Our efforts and programs are primarily focused on youth, but include building adult awareness of the factors influencing our community’s children – including peer pressure and parental behaviors – and providing support in resolving the issues we all face.
In 1995 a group of Rochester educators and other concerned individuals came together because of their concern about youth who were drinking, smoking and using other drugs. They formed the Rochester Coalition Against Drug Abuse and Violence. Even before the group incorporated, they had an impact on the community with a presentation on March 26, 1996, by H. Clay on how to help children and youth live up to their values when confronted with undesirable alternatives.
In October, 1997, the group became a non-profit corporation, The Rochester Community Coalition, with mission (as revised) “is dedicated to supporting healthy lifestyles, preventing and reducing substance abuse, and promoting safety in collaboration with youth, families and other sectors of our community”. In May of 1999, the Auburn Hills coalition asked to be included and we became the Rochester/Auburn Hills Community Coalition. It joined the national Community of Anti-drug Coalitions of America (CADCA) and the county Coalition of Healthy Communities, later to become the Alliance of Coalitions for Healthy Communities (ACHC). Coalitions believe in using multiple strategies over multiple sectors to achieve its goals and objectives.

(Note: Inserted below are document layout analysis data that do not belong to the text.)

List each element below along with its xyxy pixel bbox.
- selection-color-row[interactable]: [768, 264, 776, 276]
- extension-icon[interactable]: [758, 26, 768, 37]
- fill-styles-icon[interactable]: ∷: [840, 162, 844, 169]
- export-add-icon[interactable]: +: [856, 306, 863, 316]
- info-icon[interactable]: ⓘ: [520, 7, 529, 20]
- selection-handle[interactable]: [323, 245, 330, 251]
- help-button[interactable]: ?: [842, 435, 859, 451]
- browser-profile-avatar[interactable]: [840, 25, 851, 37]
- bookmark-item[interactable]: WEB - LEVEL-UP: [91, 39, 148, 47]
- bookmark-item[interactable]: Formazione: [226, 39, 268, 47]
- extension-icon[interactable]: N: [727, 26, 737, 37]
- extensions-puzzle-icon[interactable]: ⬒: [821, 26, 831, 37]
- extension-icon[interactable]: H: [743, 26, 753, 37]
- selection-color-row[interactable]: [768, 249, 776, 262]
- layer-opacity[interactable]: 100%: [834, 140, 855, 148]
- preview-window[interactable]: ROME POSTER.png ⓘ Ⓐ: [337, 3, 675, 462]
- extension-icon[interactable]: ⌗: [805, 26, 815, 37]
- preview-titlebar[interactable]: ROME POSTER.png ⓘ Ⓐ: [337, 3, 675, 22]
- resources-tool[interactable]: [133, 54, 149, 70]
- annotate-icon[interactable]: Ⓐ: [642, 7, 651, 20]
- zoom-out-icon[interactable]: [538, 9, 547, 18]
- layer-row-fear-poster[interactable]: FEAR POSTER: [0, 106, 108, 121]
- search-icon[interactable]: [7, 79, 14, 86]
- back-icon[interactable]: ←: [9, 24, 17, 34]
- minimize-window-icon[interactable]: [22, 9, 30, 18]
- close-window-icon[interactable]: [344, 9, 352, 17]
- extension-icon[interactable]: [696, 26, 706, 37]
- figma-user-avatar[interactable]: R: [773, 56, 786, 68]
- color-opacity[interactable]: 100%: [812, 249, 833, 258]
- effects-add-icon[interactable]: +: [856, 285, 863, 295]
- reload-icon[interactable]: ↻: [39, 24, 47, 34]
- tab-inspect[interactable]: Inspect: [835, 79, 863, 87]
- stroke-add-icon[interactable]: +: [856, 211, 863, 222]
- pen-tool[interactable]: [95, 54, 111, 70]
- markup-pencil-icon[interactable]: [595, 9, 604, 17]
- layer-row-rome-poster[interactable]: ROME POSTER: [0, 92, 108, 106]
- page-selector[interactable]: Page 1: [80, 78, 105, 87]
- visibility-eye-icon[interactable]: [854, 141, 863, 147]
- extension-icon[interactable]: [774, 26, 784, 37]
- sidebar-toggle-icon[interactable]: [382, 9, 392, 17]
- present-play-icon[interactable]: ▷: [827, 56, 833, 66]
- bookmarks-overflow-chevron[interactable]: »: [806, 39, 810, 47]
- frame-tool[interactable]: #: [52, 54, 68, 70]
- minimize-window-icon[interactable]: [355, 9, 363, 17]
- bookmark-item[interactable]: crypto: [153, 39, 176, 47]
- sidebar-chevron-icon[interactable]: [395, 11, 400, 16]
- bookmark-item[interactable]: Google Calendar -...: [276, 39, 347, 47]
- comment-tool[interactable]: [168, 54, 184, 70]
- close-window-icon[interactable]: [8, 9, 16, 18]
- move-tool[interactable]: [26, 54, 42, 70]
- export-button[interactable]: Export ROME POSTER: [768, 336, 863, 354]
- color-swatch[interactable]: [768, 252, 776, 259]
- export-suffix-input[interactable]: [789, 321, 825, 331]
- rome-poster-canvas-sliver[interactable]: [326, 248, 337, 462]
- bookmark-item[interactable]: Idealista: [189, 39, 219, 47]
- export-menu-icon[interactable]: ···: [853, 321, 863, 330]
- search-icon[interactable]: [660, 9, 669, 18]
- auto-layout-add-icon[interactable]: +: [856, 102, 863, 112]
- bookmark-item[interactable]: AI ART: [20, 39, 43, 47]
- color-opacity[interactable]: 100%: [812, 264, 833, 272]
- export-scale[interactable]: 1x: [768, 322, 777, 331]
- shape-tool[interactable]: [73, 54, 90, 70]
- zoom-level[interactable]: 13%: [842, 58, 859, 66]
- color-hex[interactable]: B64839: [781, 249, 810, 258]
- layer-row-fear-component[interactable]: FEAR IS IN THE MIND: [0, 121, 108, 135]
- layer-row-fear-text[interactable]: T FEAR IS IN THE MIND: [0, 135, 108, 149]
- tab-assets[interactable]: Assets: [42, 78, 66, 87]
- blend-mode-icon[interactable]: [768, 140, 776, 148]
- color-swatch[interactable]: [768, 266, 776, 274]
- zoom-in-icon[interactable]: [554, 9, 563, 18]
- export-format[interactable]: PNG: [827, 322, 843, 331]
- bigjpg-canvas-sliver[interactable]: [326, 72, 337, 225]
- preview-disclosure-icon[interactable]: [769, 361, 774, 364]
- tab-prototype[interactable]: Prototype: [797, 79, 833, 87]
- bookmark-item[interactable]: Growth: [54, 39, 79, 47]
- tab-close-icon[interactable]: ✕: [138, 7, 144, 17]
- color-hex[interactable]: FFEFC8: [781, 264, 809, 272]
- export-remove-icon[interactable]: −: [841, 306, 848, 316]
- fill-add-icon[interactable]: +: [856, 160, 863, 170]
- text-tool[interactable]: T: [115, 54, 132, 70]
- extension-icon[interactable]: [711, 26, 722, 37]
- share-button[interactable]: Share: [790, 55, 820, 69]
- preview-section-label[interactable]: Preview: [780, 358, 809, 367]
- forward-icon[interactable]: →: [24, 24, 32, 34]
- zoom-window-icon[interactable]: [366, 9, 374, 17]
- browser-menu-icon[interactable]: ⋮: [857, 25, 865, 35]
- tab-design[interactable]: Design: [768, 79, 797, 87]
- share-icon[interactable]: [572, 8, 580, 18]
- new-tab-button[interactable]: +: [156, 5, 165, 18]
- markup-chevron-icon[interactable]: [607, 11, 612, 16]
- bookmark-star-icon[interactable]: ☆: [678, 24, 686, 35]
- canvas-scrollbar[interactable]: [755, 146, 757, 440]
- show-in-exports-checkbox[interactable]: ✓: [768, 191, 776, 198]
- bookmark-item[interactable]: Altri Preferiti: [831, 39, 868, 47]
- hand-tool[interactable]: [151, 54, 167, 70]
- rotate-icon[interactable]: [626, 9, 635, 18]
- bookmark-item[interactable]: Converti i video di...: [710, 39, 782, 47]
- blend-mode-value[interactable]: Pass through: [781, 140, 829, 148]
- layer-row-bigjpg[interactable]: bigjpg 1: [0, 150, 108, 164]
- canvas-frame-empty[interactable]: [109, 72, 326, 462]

In order to reduce the prevalence of substance abuse, the root cause as to why substances are being used needed to be understood. This led the RAHCC to examine the risk and protective factors prevalent in the community. Through the Search Institute Attitudes and Beliefs survey, data was gathered that illustrates the strengths and weaknesses of the various risk and protective factors.
From 2004 to 2009, RAHCC received a federal grant which was used for hiring full-time staff and offering several programs to youth to help them avoid or cease using alcohol, tobacco and other drugs (ATOD). Also, RAHCC was able to sponsor a Teen Council and Club Pride, in which youth developed programs to take elementary-aged children to discourage drug use. Some funding comes through ACHC to continue to support programs.
A valuable program that started before the grant and continues on is Youth Dialogue Day, which brings youth and community leaders together to discuss issues of mutual concern. This occurs yearly, usually in the fall. RAHCC also continues to supply information and support to parents as they guide their youth.